Le ridicule confine à la bouffonnerie généralisée

Le décor est constitué de quelques meubles de styles classiques hétérogènes (Louis XV, Louis XVI) placés devant des toiles comportant des mises en perspective en trompe-l’œil. Dès les premières scènes, les acteurs viennent jeter leur répliques en les agrémentant de force mimiques, plaisanteries débridées. Des détails de costumes ou d’éléments de décoration (notamment d’échelle inadaptée) soulignent l’intention satirique du metteur en scène, qui tourne délibérément les dialogues en pitreries.

 Ses insertions dans le texte sont si nombreuses et si peu inspirées qu’elles ne confèrent aucune consistance à une pièce déjà fragile. L’illustration musicale hétéroclite (Julio Iglesias, Joe Dassin, Portishead) ne donne pas plus de trame au propos théâtral, incapable de soutenir l’attention qu’il ne cesse d’attirer.
L’intrigue est occultée par un flot de jeux farcesques qui semblent chercher en vain leur cohérence : on assiste à des scénettes de café-théâtre enchaînées sans intention lisible. Le ridicule confine à la bouffonnerie généralisée.
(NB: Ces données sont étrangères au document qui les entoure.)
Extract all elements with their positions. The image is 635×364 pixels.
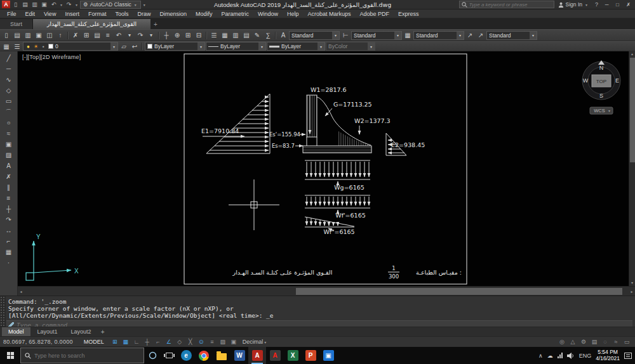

Une débauche de moyens ineptes, un assemblage d’enfantillages peu édifiants. Il est pathétique de voir les acteurs aux prises avec leur partition, s’évertuer démunis particulièrement dans les moments dramatiques. Rien ne porte l’attention, les personnages ne sont appréhendés qu’à travers leur expression supposée drôle.
Une farce sans consistance, dont on ne sauvera que quelques répliques (dignes) de Raymond Devos, bien portées par Romain Bouteille. L’humour de second ou troisième degré, sans doute recherché par Pierre Beffeyte, n’est pas atteint : il n’en reste qu’un rodéo insipide de pitreries.

c. giolito

Tout est bien qui finit bien
de William Shakespeare
Mise en scène et adaptation Pierre Beffeyte

Avec Rachel Arditi en alternance avec Alexandra Chouraqui
Romain Bouteille, Julia Duchaussoy, Sebastien Finck, Rene-Alban Fleury, Christophe Guillon, Emmanuel Guillon, Franck Lorrain, Estelle Simon, Benoit Soles en alternance avec Maxime d’Aboville, Chantal Trichet, Yvan Varco

Décor Jean-Martial Dubois
Costumes Audrey Losio

Au Théâtre 14, 20, avenue Marc Sangnier, 75014 du 15 mars au 30 avril 2011

Le texte de la pièce de Shakespeare (et non de l’adaptation) est publié par les éditions Gallimard (Coll. Folio) en 1996.